Annie Lab found that the original photo is listed on the Chinese stock image website Quanjing.com. It is titled “Sight of Beijing’s First Sand and Dust Storms in 2008” and names Teng Ke as a photographer.

It is a sandy-toned photo featuring the CCTV Headquarters with several cranes on its rooftop.

The earliest version we found was taken in 2008.

We also discovered that this stock photo has been widely used over the past decade in many social media posts and internet articles (here and here) discussing the nation’s worsening sand and dust storm problems.

In most of these photos, the cranes were digitally removed from the CCTV building. The original sandy color was also enhanced into an orange hue, presumably to dramatize the image.

Screen captures of internet articles featuring the same image.

The manipulated orange-toned image and the 2008 stock photo share identical features, including traffic patterns and window shades in an office building.

A comparison of the 2008 stock photo (left) with the manipulated image circulating online (right). Four cranes on the CCTV building were removed.

We geolocated a structure that resembled a warehouse by the Tonghui Riverbank in the photo and found that it was removed in 2009 — further proof that the image was not taken in 2023.

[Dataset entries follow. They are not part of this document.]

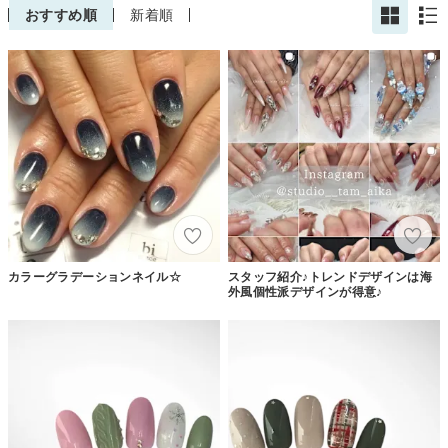
おすすめ順
新着順
カラーグラデーションネイル☆
スタッフ紹介♪トレンドデザインは海
外風個性派デザインが得意♪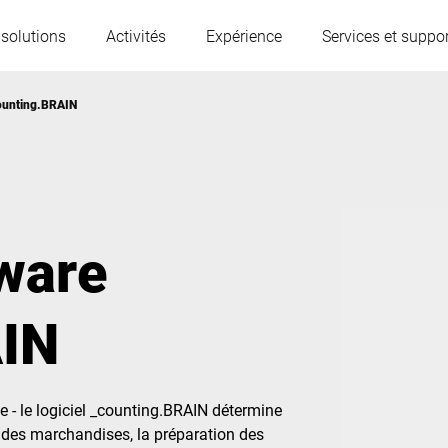
 solutions
Activités
Expérience
Services et suppor
counting.BRAIN
L'Autriche
Belgique
France
Allemagne
tware
Hongrie
Italie
AIN
Pologne
Portugal
- le logiciel _counting.BRAIN détermine
Serbie
Serbia
ie des marchandises, la préparation des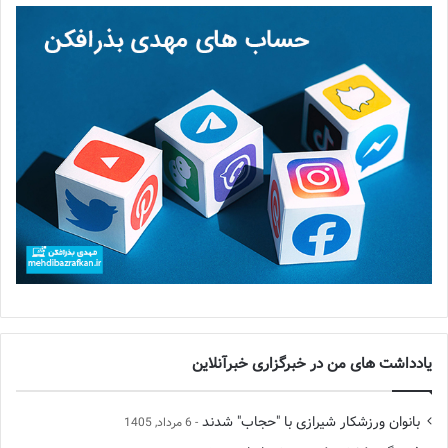
یادداشت های من در خبرگزاری خبرآنلاین
بانوان ورزشکار شیرازی با "حجاب" شدند
6 مرداد, 1405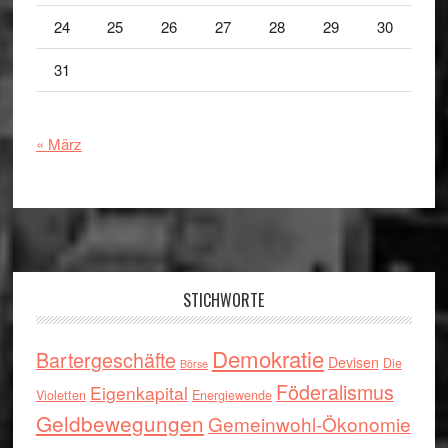
24
25
26
27
28
29
30
31
« März
Footer
STICHWORTE
Demokratie
Bartergeschäfte
Devisen
Die
Börse
Föderalismus
Eigenkapital
Violetten
Energiewende
Geldbewegungen
Gemeinwohl-Ökonomie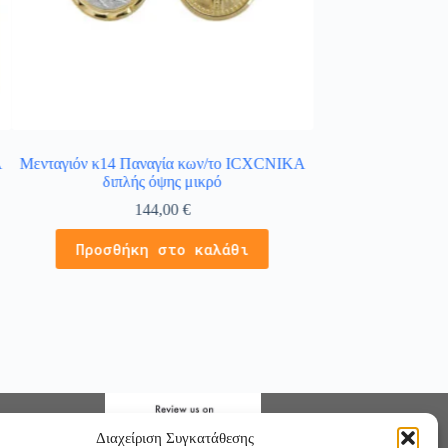
A
Μενταγιόν κ14 Παναγία κων/το ICXCNIKA
Δίχρωμο ζώδιο Κρι
διπλής όψης μικρό
χρυσό Κ14 διπλής
144,00
€
1
Προσθήκη στο καλάθι
Προσθήκ
Διαχείριση Συγκατάθεσης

We geolocated the circled structure near the Tonghui Riverbank and East Third Ring Road Middle in Beijing’s Chaoyang district.

Google Earth Pro’s historical image repository in June 2009 still shows the “blue-roofed warehouse,” but it is not visible two months later. A satellite image taken in 2010 shows the area is covered with trees.

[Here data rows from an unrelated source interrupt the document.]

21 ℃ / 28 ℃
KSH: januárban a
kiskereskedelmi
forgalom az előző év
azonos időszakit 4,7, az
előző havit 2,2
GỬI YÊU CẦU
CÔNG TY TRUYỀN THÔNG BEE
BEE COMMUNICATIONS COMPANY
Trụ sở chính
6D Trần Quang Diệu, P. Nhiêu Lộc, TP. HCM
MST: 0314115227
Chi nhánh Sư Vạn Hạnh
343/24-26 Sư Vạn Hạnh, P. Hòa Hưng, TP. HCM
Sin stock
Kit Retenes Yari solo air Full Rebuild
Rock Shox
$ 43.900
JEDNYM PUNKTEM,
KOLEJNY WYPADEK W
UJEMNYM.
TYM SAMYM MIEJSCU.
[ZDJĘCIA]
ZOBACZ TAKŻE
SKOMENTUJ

Google Earth Pro satellite images show the structure was removed by August 2009.

We also examined the construction phases of the CCTV building.

From left to right, we can see how the construction of the CCTV Headquarters evolved.

According to a Google Earth Pro satellite image and a stock photo from Alamy, the two towers of the CCTV Headquarters appeared unconnected in November 2007.

A Flickr photo and another satellite image we found indicate that the two towers were connected into an L-shaped structure in April of 2008, with four cranes still visible on its rooftops at the time.

Four cranes were still on top of the building in April 2008

Satellite images show that by February 2009, only one crane remained on the building, and it was gone by June of that year.

Satellite images from Google Earth Pro show when the last crane was removed.

The misleading tweet was posted on March 10 during the annual parliamentary sessions where lawmakers and political advisers across the nation gather in the capital city. It is one of China’s most important political events.

On March 22, Beijing and several nearby provinces experienced one of the worst air pollution days in recent years after the region was hit by a thick and dense sandstorm.

Northern Chinese metropolises often struggle with hazardous levels of PM 2.5, a tiny airborne particulate pollutant.

While air pollution has improved in recent years after authorities declared war against pollution in 2014, the region continues to battle with worsening dusty weather due to accelerating weather patterns intensified by climate change.